Dalam memberikan kesaksiannya saksi wajib memberikan keterangan berdasarkan fakta apa yang dilihat, didengar, dan dialaminya sendiri, bukan pendapat atau kesimpulannya pribadi. Keterangan saksi juga tidak boleh bertentangan dengan akal sehat.
Selama menjalani pemeriksaan, saksi memiliki hak untuk mendapatkan perlakuan sopan, mendapat perlindungan secara hukum, dan menolak memberikan keterangan yang dapat beresiko bagi dirinya sendiri atau keluarganya terkait suatu perkara pidana.
Jenis-jenis Saksi
Ada sejumlah saksi dalam suatu kasus perkara pidana. Masing-masing kedudukan Saksi-saksi ini sesuai dengan keahliannya atau apa yang dialaminya sendiri. Jenis-jenis saksi itu antara lain:
- Saksi Fakta
Saksi yang memberikan keterangan mengenai peristiwa pidana yang ia dengar, ia lihat, dan ia alami sendiri. Keterangan saksi fakta dapat menjadi salah satu alat bukti di dalam suatu perkara pidana.
- Saksi Ahli
Saksi yang memiliki keahlian/kecakapan khusus pada bidang tertentu dan memberikan keterangan sesuai dengan keahlian/kecakapan yang dimilikinya. Keterangan saksi ahli juga merupakan alat bukti dalam hukum acara pidana.
- Saksi Korban
Saksi ini memberikan keterangan atas peristiwa yang mereka alami sendiri atas perbuatan tersangka/terdakwa.
- Justice Collaborator
Saksi yang membantu atau bekerjasama dengan aparat penegak hukum dalam mengungkap dan memberikan informasi suatu tindak pidana serta mengembalikan aset/hasil tindak pidana tersebut.
- Saksi Mahkota
Saksi ini merupakan perluasan dari definisi saksi sebagaimana diatur dalam Pasal 1 angka 26 KUHAP. Saksi mahkota adalah keterangan salah satu pelaku (terdakwa) yang bersama-sama melakukan tindak pidana.
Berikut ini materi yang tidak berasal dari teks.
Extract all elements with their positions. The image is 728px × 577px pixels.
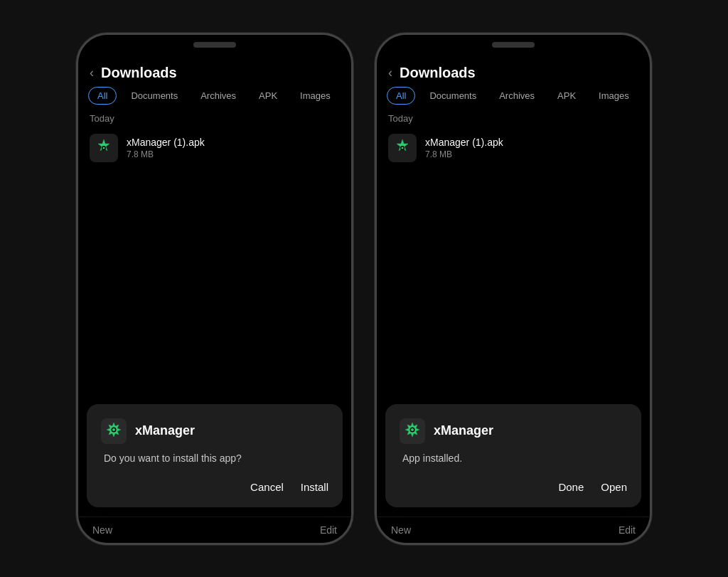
dialog-header-left: xManager (101, 418, 328, 444)
new-button-left[interactable]: New (92, 524, 112, 536)
phone-left-screen: ‹ Downloads All Documents Archives APK I… (78, 35, 351, 543)
file-icon-left (90, 134, 118, 162)
dialog-actions-left: Cancel Install (101, 478, 328, 496)
section-today-right: Today (377, 110, 650, 128)
dialog-message-left: Do you want to install this app? (101, 452, 328, 464)
filter-tabs-right: All Documents Archives APK Images Video (377, 87, 650, 110)
page-title-right: Downloads (400, 65, 476, 81)
tab-all-left[interactable]: All (88, 87, 117, 105)
screen-content-right: ‹ Downloads All Documents Archives APK I… (377, 56, 650, 543)
tab-documents-left[interactable]: Documents (122, 88, 186, 104)
edit-button-left[interactable]: Edit (320, 524, 337, 536)
back-button-right[interactable]: ‹ (388, 65, 392, 80)
installed-dialog-right: xManager App installed. Done Open (385, 404, 641, 507)
phone-left-notch (193, 42, 236, 48)
tab-images-right[interactable]: Images (590, 88, 638, 104)
section-today-left: Today (78, 110, 351, 128)
phone-right-notch (492, 42, 535, 48)
dialog-message-right: App installed. (400, 452, 627, 464)
phone-left-wrapper: ‹ Downloads All Documents Archives APK I… (76, 33, 353, 545)
dialog-actions-right: Done Open (400, 478, 627, 496)
tab-apk-left[interactable]: APK (250, 88, 286, 104)
header-left: ‹ Downloads (78, 56, 351, 87)
file-name-right: xManager (1).apk (425, 137, 503, 148)
header-right: ‹ Downloads (377, 56, 650, 87)
tab-video-left[interactable]: Video (345, 88, 351, 104)
svg-point-11 (411, 428, 414, 431)
svg-point-5 (112, 428, 115, 431)
tab-apk-right[interactable]: APK (549, 88, 584, 104)
tab-images-left[interactable]: Images (291, 88, 339, 104)
file-icon-right (388, 134, 417, 162)
install-dialog-left: xManager Do you want to install this app… (87, 404, 343, 507)
edit-button-right[interactable]: Edit (619, 524, 636, 536)
tab-all-right[interactable]: All (387, 87, 415, 105)
file-info-right: xManager (1).apk 7.8 MB (425, 137, 503, 159)
dialog-icon-right (400, 418, 425, 444)
tab-documents-right[interactable]: Documents (421, 88, 485, 104)
file-size-left: 7.8 MB (127, 149, 205, 159)
filter-tabs-left: All Documents Archives APK Images Video (78, 87, 351, 110)
tab-video-right[interactable]: Video (643, 88, 650, 104)
bottom-bar-right: New Edit (377, 517, 650, 543)
bottom-bar-left: New Edit (78, 517, 351, 543)
phone-right: ‹ Downloads All Documents Archives APK I… (375, 33, 652, 545)
file-info-left: xManager (1).apk 7.8 MB (127, 137, 205, 159)
apk-icon-left (94, 138, 114, 158)
xmanager-icon-left (105, 422, 123, 440)
apk-icon-right (392, 138, 412, 158)
new-button-right[interactable]: New (391, 524, 411, 536)
dialog-app-name-right: xManager (434, 423, 493, 438)
tab-archives-left[interactable]: Archives (192, 88, 245, 104)
screen-content-left: ‹ Downloads All Documents Archives APK I… (78, 56, 351, 543)
file-item-left[interactable]: xManager (1).apk 7.8 MB (78, 128, 351, 168)
dialog-app-name-left: xManager (135, 423, 195, 438)
page-title-left: Downloads (101, 65, 177, 81)
dialog-header-right: xManager (400, 418, 627, 444)
phone-right-screen: ‹ Downloads All Documents Archives APK I… (377, 35, 650, 543)
phone-right-wrapper: ‹ Downloads All Documents Archives APK I… (375, 33, 652, 545)
cancel-button[interactable]: Cancel (250, 478, 284, 496)
phone-left: ‹ Downloads All Documents Archives APK I… (76, 33, 353, 545)
tab-archives-right[interactable]: Archives (491, 88, 543, 104)
file-name-left: xManager (1).apk (127, 137, 205, 148)
done-button[interactable]: Done (558, 478, 584, 496)
open-button[interactable]: Open (601, 478, 627, 496)
file-item-right[interactable]: xManager (1).apk 7.8 MB (377, 128, 650, 168)
back-button-left[interactable]: ‹ (90, 65, 94, 80)
dialog-icon-left (101, 418, 127, 444)
install-button[interactable]: Install (301, 478, 328, 496)
file-size-right: 7.8 MB (425, 149, 503, 159)
xmanager-icon-right (403, 422, 422, 440)
svg-point-8 (402, 147, 404, 149)
svg-point-2 (103, 147, 105, 149)
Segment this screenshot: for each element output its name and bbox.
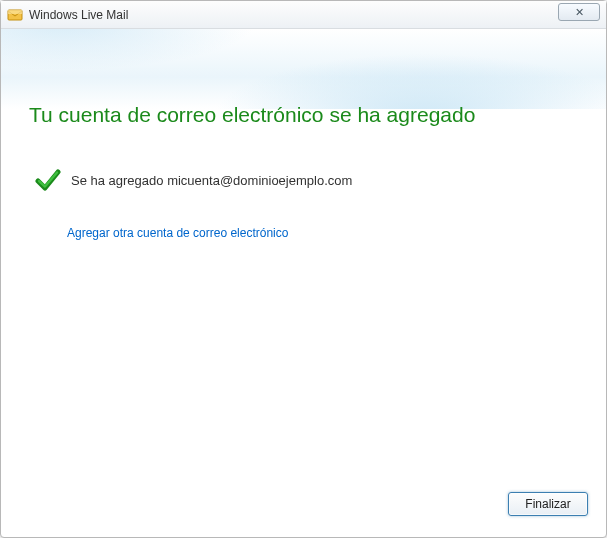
app-icon xyxy=(7,7,23,23)
header-banner xyxy=(1,29,606,109)
dialog-window: Windows Live Mail ✕ Tu cuenta de correo … xyxy=(0,0,607,538)
titlebar: Windows Live Mail ✕ xyxy=(1,1,606,29)
status-prefix: Se ha agregado xyxy=(71,173,167,188)
status-text: Se ha agregado micuenta@dominioejemplo.c… xyxy=(71,173,352,188)
window-title: Windows Live Mail xyxy=(29,8,128,22)
checkmark-icon xyxy=(35,167,61,193)
status-row: Se ha agregado micuenta@dominioejemplo.c… xyxy=(35,167,578,193)
close-icon: ✕ xyxy=(575,6,584,19)
dialog-footer: Finalizar xyxy=(1,485,606,537)
add-another-account-link[interactable]: Agregar otra cuenta de correo electrónic… xyxy=(67,226,288,240)
content-area: Tu cuenta de correo electrónico se ha ag… xyxy=(1,109,606,485)
page-heading: Tu cuenta de correo electrónico se ha ag… xyxy=(29,103,578,127)
account-email: micuenta@dominioejemplo.com xyxy=(167,173,352,188)
close-button[interactable]: ✕ xyxy=(558,3,600,21)
link-row: Agregar otra cuenta de correo electrónic… xyxy=(67,223,578,241)
finish-button[interactable]: Finalizar xyxy=(508,492,588,516)
svg-rect-1 xyxy=(8,10,22,14)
Untuk lebih jelasnya kedudukan saksi mahkota akan dijelaskan pada keterangan sebagai berikut:
- Saksi mahkota merupakan saksi yang berasal dari salah seorang terdakwa yang bersama-sama melakukan perbuatan pidana;
- Istilah saksi mahkota merupakan perluasan dari Putusan Mahkamah Konstitusi (MK) No. 65/PUU-VIII/2010 terkait uji materiil UU No. 8 Tahun 1981 tentang Hukum Acara Pidana. Putusan MK menyatakan bahwa keterangan saksi tidak selalu apa yang didengar, dilihat, dan dialami sendiri;
- Saksi mahkota tidak tercantum dalam Berita Acara Pemeriksaan (BAP), namun keberadaan saksi ini sudah dikenal dan lazim diajukan sebagai alat bukti. Dalam prakteknya, saksi mahkota digunakan sebagai penyertaan (deelneming), dijadikan saksi terhadap terdakwa lainnya karena alasan minimnya alat bukti;
- Karena bersifat penyertaan, maka berkas perkara saksi mahkota yang juga tersangka/terdakwa dalam perkara pidana harus dipisah dengan tersangka/terdakwa lainnya (splitsing) sehingga terdakwa yang satu dapat menjadi saksi terhadap terdakwa lainnya;
Meskipun dalam prakteknya saksi mahkota pernah digunakan dalam perkara pidana kasus korupsi mantan Gubernur Bank Indonesia, Syahril Sabirin dalam kasus Bank Bali dan kasus pidana mantan Ketua Komisi Pemberantasan Korupsi (KPK) Antasari Azhar, namun Yurisprudensi Mahkamah Agung Nomor 1174 K/Pid/1994 tanggal 3 Mei 1995 jo. Nomor 1592 K/Pid/1994 tanggal 3 Mei 1995 menyatakan pemeriksaan terhadap saksi mahkota bertentangan dengan hukum acara dan hak asasi manusia (HAM).